- Location: Sida, Abkhazia
- Date: June 1, 1997 5:00 a.m. (MSD)
- Target: Soldiers at military post
- Attack type: Mass murder, mass shooting, murder–suicide
- Weapons: AK-47
- Deaths: 11 (including the perpetrator)
- Injured: 7 (3 seriously)
- Perpetrator: Artur Vaganov

= Sida shooting =

Mass murder in Abkhazia

The Sida shooting was a mass murder that occurred at an observation post of the Russian peacekeeping forces near the village Sida in Gali district, Abkhazia on June 1, 1997, when 22-year-old Sergeant Artur Vaganov killed ten of his comrades and wounded three others, before committing suicide.

==Shooting==
At 5 a.m. on June 1, after performing his official duties, Sergeant Vaganov entered the barracks of observation post 203 of the northern security zone near the villages of Sida and Nabakevi, about 15 km south of Gali and, after cutting the post's communications and either storing away or disabling all other weapons, opened fire with an AK-47 rifle on his comrades who were sleeping in their beds. He next proceeded to the second floor where he killed the company commander, Sergei Gavrilov, and wounded Alexei Smotrin, the chief of the observation post. Vaganov eventually committed suicide by shooting himself in the head, when a sentry, alerted by the gunshots, rushed into the room.
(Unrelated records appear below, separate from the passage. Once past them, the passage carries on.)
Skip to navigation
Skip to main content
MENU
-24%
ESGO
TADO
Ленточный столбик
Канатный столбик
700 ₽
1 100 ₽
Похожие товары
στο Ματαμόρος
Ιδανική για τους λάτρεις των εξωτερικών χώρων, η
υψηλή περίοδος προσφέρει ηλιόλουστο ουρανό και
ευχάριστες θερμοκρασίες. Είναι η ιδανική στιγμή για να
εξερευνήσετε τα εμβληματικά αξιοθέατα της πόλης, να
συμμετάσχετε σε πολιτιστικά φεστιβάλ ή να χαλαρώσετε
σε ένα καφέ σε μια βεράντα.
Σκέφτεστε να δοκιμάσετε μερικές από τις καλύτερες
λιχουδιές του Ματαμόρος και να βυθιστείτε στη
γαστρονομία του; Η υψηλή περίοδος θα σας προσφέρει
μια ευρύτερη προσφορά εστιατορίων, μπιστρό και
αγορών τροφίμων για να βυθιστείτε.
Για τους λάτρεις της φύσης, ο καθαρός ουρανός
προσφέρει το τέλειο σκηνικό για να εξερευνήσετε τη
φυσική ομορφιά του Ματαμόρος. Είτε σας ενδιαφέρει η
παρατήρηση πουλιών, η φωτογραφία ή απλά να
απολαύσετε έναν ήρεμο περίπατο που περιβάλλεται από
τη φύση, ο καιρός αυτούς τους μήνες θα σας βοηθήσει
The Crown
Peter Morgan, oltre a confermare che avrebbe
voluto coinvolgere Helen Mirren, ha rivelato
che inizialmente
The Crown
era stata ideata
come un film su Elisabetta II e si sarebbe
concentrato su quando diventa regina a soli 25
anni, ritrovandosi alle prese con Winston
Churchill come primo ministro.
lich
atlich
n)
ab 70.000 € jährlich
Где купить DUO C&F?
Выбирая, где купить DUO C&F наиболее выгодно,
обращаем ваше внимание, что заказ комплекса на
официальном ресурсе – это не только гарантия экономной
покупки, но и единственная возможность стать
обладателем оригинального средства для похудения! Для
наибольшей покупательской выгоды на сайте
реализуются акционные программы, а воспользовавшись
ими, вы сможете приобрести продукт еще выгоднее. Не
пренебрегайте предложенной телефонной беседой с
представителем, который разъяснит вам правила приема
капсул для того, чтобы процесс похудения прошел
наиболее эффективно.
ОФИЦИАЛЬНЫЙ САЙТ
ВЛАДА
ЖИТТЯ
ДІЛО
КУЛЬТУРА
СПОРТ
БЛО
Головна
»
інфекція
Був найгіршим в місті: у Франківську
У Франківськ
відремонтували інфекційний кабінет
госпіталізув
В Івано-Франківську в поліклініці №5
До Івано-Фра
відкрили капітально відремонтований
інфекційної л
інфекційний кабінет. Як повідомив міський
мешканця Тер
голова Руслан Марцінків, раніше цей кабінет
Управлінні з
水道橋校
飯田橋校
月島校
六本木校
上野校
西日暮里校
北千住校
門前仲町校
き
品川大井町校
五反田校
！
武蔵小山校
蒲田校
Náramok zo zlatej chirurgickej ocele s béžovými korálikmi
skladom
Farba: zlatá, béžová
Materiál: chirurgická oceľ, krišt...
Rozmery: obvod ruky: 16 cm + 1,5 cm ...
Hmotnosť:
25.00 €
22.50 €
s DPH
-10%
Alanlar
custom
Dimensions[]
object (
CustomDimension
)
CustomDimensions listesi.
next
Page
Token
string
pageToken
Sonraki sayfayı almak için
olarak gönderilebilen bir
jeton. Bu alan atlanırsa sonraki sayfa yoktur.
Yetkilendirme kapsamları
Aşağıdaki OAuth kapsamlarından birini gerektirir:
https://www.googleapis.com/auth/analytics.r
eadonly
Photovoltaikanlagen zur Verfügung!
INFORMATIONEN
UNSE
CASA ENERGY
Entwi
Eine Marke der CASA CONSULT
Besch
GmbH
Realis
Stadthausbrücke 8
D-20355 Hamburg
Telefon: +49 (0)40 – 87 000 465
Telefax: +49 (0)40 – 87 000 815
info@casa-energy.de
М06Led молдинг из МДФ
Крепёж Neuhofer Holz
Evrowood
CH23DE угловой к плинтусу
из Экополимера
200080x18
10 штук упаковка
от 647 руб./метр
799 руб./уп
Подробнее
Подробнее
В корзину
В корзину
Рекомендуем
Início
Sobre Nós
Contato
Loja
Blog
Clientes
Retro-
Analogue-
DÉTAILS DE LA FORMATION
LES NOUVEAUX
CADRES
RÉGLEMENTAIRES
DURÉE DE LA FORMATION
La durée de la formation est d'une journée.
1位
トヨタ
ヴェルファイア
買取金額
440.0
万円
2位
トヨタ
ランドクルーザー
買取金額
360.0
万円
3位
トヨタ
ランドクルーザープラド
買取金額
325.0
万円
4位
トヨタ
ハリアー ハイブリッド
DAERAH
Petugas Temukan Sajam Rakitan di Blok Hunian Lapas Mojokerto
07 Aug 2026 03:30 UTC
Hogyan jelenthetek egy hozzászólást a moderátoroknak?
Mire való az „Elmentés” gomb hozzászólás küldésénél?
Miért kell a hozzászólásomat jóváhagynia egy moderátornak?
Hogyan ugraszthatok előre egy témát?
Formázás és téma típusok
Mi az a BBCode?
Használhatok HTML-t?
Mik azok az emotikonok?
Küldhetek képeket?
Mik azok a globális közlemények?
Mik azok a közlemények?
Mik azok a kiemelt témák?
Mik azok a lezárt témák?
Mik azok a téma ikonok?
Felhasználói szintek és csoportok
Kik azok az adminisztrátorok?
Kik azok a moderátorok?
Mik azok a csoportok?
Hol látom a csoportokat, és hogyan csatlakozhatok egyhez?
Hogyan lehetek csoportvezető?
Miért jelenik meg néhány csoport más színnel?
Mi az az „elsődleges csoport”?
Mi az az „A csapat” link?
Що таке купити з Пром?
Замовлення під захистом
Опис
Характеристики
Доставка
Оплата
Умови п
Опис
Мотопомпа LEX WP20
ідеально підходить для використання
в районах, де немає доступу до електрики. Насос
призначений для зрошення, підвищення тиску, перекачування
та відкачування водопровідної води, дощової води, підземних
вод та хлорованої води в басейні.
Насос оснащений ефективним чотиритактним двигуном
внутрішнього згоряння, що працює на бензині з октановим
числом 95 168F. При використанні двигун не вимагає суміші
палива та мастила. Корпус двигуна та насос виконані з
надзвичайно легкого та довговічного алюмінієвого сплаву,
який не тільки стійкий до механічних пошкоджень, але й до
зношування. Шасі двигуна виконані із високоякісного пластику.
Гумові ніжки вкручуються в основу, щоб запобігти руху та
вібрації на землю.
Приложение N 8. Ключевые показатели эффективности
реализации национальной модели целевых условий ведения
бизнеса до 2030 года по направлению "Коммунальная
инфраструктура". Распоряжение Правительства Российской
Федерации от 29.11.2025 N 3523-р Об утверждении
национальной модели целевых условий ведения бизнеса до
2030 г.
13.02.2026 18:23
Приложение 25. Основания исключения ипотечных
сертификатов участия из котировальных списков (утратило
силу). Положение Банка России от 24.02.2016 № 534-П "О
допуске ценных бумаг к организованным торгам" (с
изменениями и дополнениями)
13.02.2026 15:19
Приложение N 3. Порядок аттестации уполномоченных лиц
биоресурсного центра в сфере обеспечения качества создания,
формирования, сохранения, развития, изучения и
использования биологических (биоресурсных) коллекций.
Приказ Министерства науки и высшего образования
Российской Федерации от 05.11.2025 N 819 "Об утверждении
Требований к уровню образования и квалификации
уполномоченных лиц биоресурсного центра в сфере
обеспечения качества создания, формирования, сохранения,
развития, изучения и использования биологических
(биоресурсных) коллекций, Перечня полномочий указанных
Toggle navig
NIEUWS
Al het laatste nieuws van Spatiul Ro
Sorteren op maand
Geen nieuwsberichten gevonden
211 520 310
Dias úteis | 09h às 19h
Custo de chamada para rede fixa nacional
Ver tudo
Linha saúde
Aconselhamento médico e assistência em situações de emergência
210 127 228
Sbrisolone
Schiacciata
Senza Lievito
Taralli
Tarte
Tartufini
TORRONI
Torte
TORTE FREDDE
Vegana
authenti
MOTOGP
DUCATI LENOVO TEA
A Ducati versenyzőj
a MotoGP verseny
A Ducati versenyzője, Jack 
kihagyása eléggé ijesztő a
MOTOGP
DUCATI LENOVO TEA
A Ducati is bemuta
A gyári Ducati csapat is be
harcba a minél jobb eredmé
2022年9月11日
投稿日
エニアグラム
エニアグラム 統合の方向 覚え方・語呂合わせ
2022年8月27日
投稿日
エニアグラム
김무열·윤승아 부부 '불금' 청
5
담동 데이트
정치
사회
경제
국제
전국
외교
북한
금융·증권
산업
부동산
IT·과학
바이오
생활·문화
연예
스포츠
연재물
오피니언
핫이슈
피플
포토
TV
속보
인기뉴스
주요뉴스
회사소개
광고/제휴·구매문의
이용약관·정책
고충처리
By then he had killed 10 of the 19 soldiers stationed at the post and seriously wounded three others.

The motive behind the shooting was not immediately known, but it was suspected that it may have been a reaction to hazing.

===Victims===
| *First Lieutenant Sergei Gavrilov (Сергей Гаврилов) *Junior Sergeant Alexander Medvedev (Александр Медведев) *Junior Sergeant Dmitry Stepanov (Дмитрий Степанов) *Junior Sergeant Alexey Yurchkov (Алексей Юрчков) *Private Alexander Lukyanenko (Александр Лукьяненко) | *Private Oleg Mednikov (Олег Медников) *Private Askar Nauruzbaev (Аскар Наурузбаев) *Private Andrei Semenikhin (Андрей Семенихин) *Private Sergei Shcherbakov (Сергей Щербаков) *Private Regel Subeev (Регель Субеев) |

Those wounded were Private Konstantin Snegirev (Константин Снегирев), Private Oleg Gulko (Олег Гулько) and Sergeant Alexei Smotrin (Алексей Смотрин).

==Background==

===Peacekeeping forces===
On May 14, 1994, after the Abkhaz-Georgian war, an agreement was signed by the belligerents to deploy CIS peacekeeping forces at the Abkhaz-Georgian border with the task to oversee the ceasefire. The first Russian forces arrived in Abkhazia on June 23 the same year and numbered about 1,600 people at the time of the shooting.

===Perpetrator===
Artur Vaganov (Артур Ваганов) was an ethnic Russian from Bashkiria. He did two years of compulsory service in a reconnaissance battalion of the Totskoye Division, rising to the rank of staff sergeant and becoming second-in-command of a platoon. After a year back in civilian life he voluntarily enlisted to join the peacekeeping forces in the zone of the Georgian-Abkhaz conflict. The Volga Military District's 27th Peacekeeping Division, the platoon of which Vaganov was deputy leader, arrived in Abkhazia on April 15, 1997 and entered upon their peacekeeping duties at post 203 two days later.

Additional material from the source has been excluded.